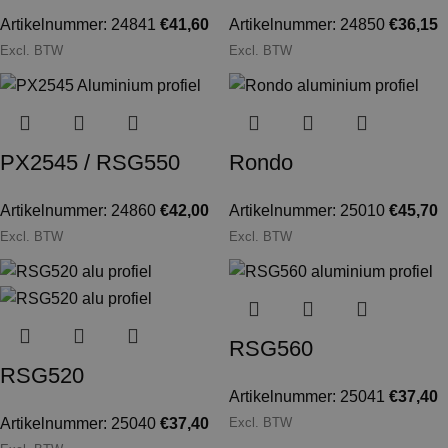
Artikelnummer: 24841
€
41,60
Artikelnummer: 24850
€
36,15
Excl. BTW
Excl. BTW
PX2545 / RSG550
Rondo
Artikelnummer: 24860
€
42,00
Artikelnummer: 25010
€
45,70
Excl. BTW
Excl. BTW
RSG560
RSG520
Artikelnummer: 25041
€
37,40
Artikelnummer: 25040
€
37,40
Excl. BTW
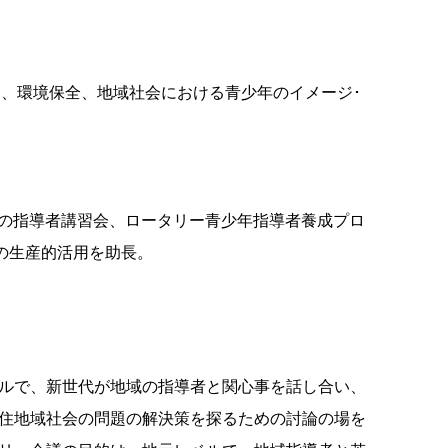
、環境保全、地域社会における青少年のイメージ･
会員の指導者講習会、ロータリー青少年指導者養成プロ
の生産的活用を助長。
ルで、新世代が地域の指導者と関心事を話し合い、
住地域社会の問題の解決策を探るための討論の場を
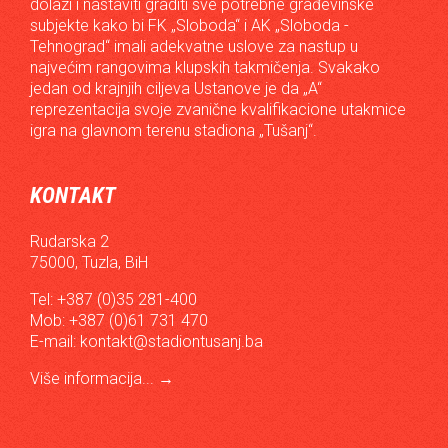
dolazi i nastaviti graditi sve potrebne građevinske
subjekte kako bi FK „Sloboda“ i AK „Sloboda -
Tehnograd“ imali adekvatne uslove za nastup u
najvećim rangovima klupskih takmičenja. Svakako
jedan od krajnjih ciljeva Ustanove je da „A“
reprezentacija svoje zvanične kvalifikacione utakmice
igra na glavnom terenu stadiona „Tušanj“.
KONTAKT
Rudarska 2
75000, Tuzla, BiH
Tel: +387 (0)35 281-400
Mob: +387 (0)61 731 470
E-mail:
kontakt@stadiontusanj.ba
Više informacija...
→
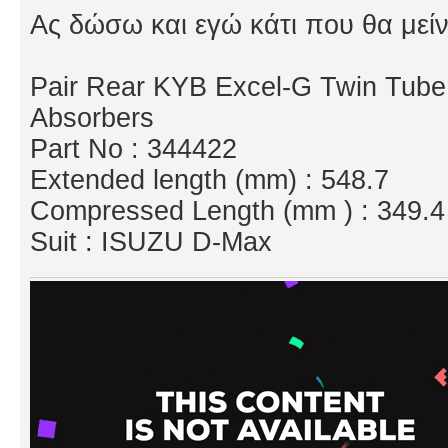
Ας δώσω και εγώ κάτι που θα μείν
Pair Rear KYB Excel-G Twin Tube
Absorbers
Part No : 344422
Extended length (mm) : 548.7
Compressed Length (mm ) : 349.4
Suit : ISUZU D-Max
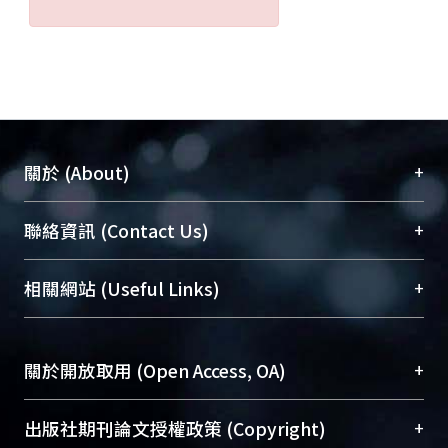
+
關於 (About)
臺大位居世界頂尖大學之列，為永久珍藏及向國際
+
聯絡資訊 (Contact Us)
展現本校豐碩的研究成果及學術能量，圖書館整合
機構典藏（NTUR）與學術庫（AH）不同功能平
總館學科館員
(Main Library)
+
相關網站 (Useful Links)
台，成為臺大學術典藏NTU scholars。期能整合研
醫學圖書館學科館員
(Medical Library)
究能量、促進交流合作、保存學術產出、推廣研究
社會科學院辜振甫紀念圖書館學科館員
(Social
成果。
Sciences Library)
+
關於開放取用 (Open Access, OA)
To permanently archive and promote researcher
profiles and scholarly works, Library integrates the
開放取用是從使用者角度提升資訊取用性的社會運
+
出版社期刊論文授權政策 (Copyright)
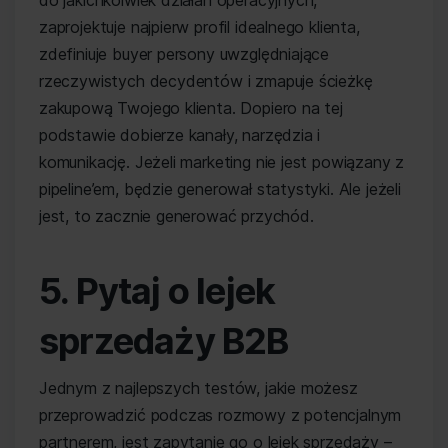
zaprojektuje najpierw profil idealnego klienta,
zdefiniuje buyer persony uwzględniające
rzeczywistych decydentów i zmapuje ścieżkę
zakupową Twojego klienta. Dopiero na tej
podstawie dobierze kanały, narzędzia i
komunikację. Jeżeli marketing nie jest powiązany z
pipeline’em, będzie generował statystyki. Ale jeżeli
jest, to zacznie generować przychód.
5. Pytaj o lejek
sprzedaży B2B
Jednym z najlepszych testów, jakie możesz
przeprowadzić podczas rozmowy z potencjalnym
partnerem, jest zapytanie go o lejek sprzedaży –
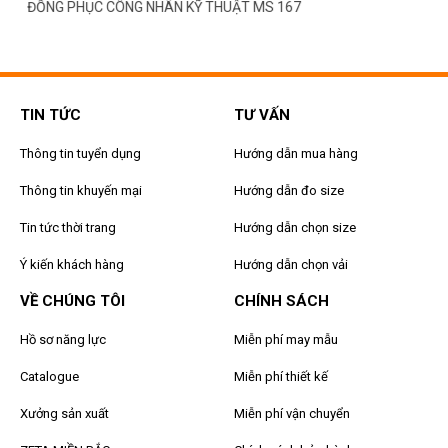
ĐỒNG PHỤC CÔNG NHÂN KỸ THUẬT MS 167
TIN TỨC
TƯ VẤN
Thông tin tuyển dụng
Hướng dẫn mua hàng
Thông tin khuyến mại
Hướng dẫn đo size
Tin tức thời trang
Hướng dẫn chọn size
Ý kiến khách hàng
Hướng dẫn chọn vải
VỀ CHÚNG TÔI
CHÍNH SÁCH
Hồ sơ năng lực
Miễn phí may mẫu
Catalogue
Miễn phí thiết kế
Xưởng sản xuất
Miễn phí vận chuyển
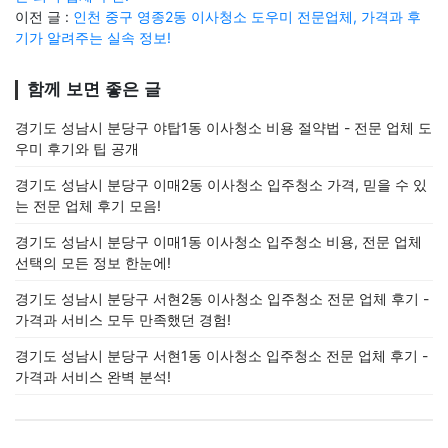
이전 글 :
인천 중구 영종2동 이사청소 도우미 전문업체, 가격과 후
기가 알려주는 실속 정보!
함께 보면 좋은 글
경기도 성남시 분당구 야탑1동 이사청소 비용 절약법 - 전문 업체 도
우미 후기와 팁 공개
경기도 성남시 분당구 이매2동 이사청소 입주청소 가격, 믿을 수 있
는 전문 업체 후기 모음!
경기도 성남시 분당구 이매1동 이사청소 입주청소 비용, 전문 업체
선택의 모든 정보 한눈에!
경기도 성남시 분당구 서현2동 이사청소 입주청소 전문 업체 후기 -
가격과 서비스 모두 만족했던 경험!
경기도 성남시 분당구 서현1동 이사청소 입주청소 전문 업체 후기 -
가격과 서비스 완벽 분석!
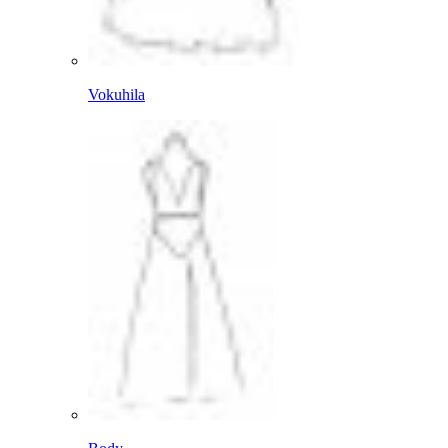
Vokuhila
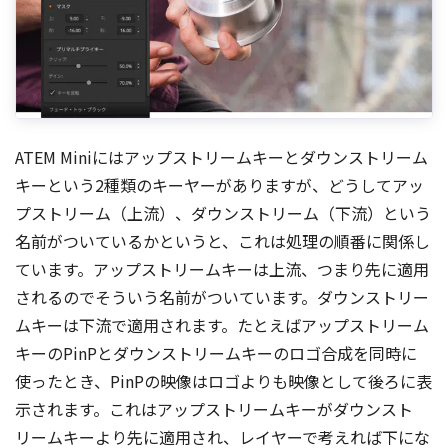
ATEM Miniにはアップストリームキーとダウンストリーム
キーという2種類のキーヤーがありますが、どうしてアッ
プストリーム（上流）、ダウンストリーム（下流）という
名前がついているかというと、これは処理の順番に関係し
ています。アップストリームキーは上流、つまり先に適用
されるのでそういう名前がついています。ダウンストリー
ムキーは下流で適用されます。たとえばアップストリーム
キーのPinPとダウンストリームキーのロゴ合成を同時に
使ったとき、PinPの映像はロゴよりも映像として後ろに表
示されます。これはアップストリームキーがダウンスト
リームキーより先に適用され、レイヤーで考えれば下にな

▸ **WHAT YOU NEED TO DO**: Your answer must be the lines above from the one holding "Artikelnummer: 25040" up to and including the one holding "najvećim rangovima klupskih", exact and with no pictures.

▸ **ANSWER TO THIS EXERCISE**:
Artikelnummer: 25040
€
37,40
Excl. BTW
、環境保全、地域社会における青少年のイメージ･
会員の指導者講習会、ロータリー青少年指導者養成プロ
の生産的活用を助長。
ルで、新世代が地域の指導者と関心事を話し合い、
住地域社会の問題の解決策を探るための討論の場を
dolazi i nastaviti graditi sve potrebne građevinske
subjekte kako bi FK „Sloboda“ i AK „Sloboda -
Tehnograd“ imali adekvatne uslove za nastup u
najvećim rangovima klupskih takmičenja. Svakako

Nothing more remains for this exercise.